倒れかけている私の体を受け止めるように、私を引っ張った腕の持ち主の膝の上に座る。
「なに、?」
少し上にある顔を見上げるように見る。
「んー?そこにいたから?笑」
とか、なんでもないように答える彼。
「ふーん」
と、相槌を打っておく。
膝に座っているのはそのままで、また友達の方を見て話し始める。
「数学さえ大丈夫だったらいけるんだけどなー」
「数学はやれば出来るって笑」
「絶対クラス間違ってるよ、理系クラスに行きな…笑」
「やだよ笑だって物理とかやりたくないもん笑」
そう答える数学強者の理系な友達。
なんと無慈悲な。
「確かに物理はやりたくないけどね」
一応物理はやりたくないので同意しておく。
話していると10分という休み時間はすぐに過ぎてしまう。
「そろそろ席戻るね」
「はいよー」
席に戻ろうと立ち上がろうとすると、
さっきよりも、ぎゅっ、と腰に回っている腕の力が強くなった。
「そろそろ戻るから離して」
「ふっ笑つれないなぁ」
なんてケラケラ笑ったと思ったら、ぱっ、と。
意外とあっさり離してくれた。
立ち上がって、自分の席に戻ろうとすると。
「あ、これあげる」
さっきの数学の時間に暇だったから書いたんだよねー、なんて言いながらなんかの紙を渡してきた。
「ちゃんと授業聞きなよ笑」
「聞いてる聞いてる笑」
はいはい戻った戻ったー、と言われ自分の席に座る。
さっき貰った紙を見ると、少し上の部分が折れていた。
紙に書かれていたのは、
"128√e980"
丁度今は英語の授業で、
先生が黒板を書きながらその言葉を読み上げると同時に、
渡された紙を折り目に沿って折ってみる。
先生の声と、答えが重なる。
彼の方を見ると、
私の反応を見るためにこっちを見ていたのか目が合った。
それに気づいたのか、ふっ、と笑って口パクで伝えてきた。
"I Love you"
Write By 凪瀬
「じゃあね、さよなら」
その言葉と俺を置き去りに君は俺の側を離れた。
なんで、そんな事も言わせてはくれない君を恨むことも出来ない俺は、心底君に惚れていたのかもしれない。
『じゃあね、さよなら』
このたった8文字の言葉が俺の頭を埋めつくす。
どうして…どうしてなのだろうか。
俺じゃ彼女を幸せに出来ない、そう考えたのか。
「…本当の気持ちは本人しかわからない…か」
いつの間にか零れた独り言も、誰もいない静寂に吸い込まれていくようだ。
ふと視線を上げると、テーブルに置かれた鍵が目に入った。
「もう、戻れないんだな」
本当にそう思った。そんな時にやっと、頭で理解することが出来たことに気づいた俺は、自分が思っているよりも、ずっと、彼女を愛していたのかもしれない。

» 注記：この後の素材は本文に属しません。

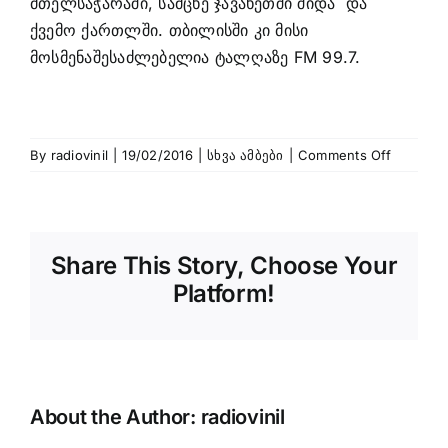
მთელსაჭარაში, სამცხე ჯავახეთში შიდა და
ქვემო ქართლში. თბილისში კი მისი
მოსმენაშესაძლებელია ტალღაზე FM 99.7.
on
By
radiovinil
|
19/02/2016
|
სხვა ამბები
|
Comments Off
რადიო
‘’ვინილი’
და
ერთ
Share This Story, Choose Your
წელში
ოთხჯერ
Platform!
გაზრდი
რეიტინგ
About the Author:
radiovinil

所詮は大学生の恋愛だ。何かの拍子に簡単に終わりを告げてしまうようなものだ、とは分かっていても、あまりにも突然すぎる別れだった。
まあ、別れた理由はわかっているのだけれど。
「…っ、」
街で声をかけようとして、やめた。
理由は簡単。彼女が他の男と歩いていたからだ。
それも、俺の前では見せないような笑みを浮かべていた。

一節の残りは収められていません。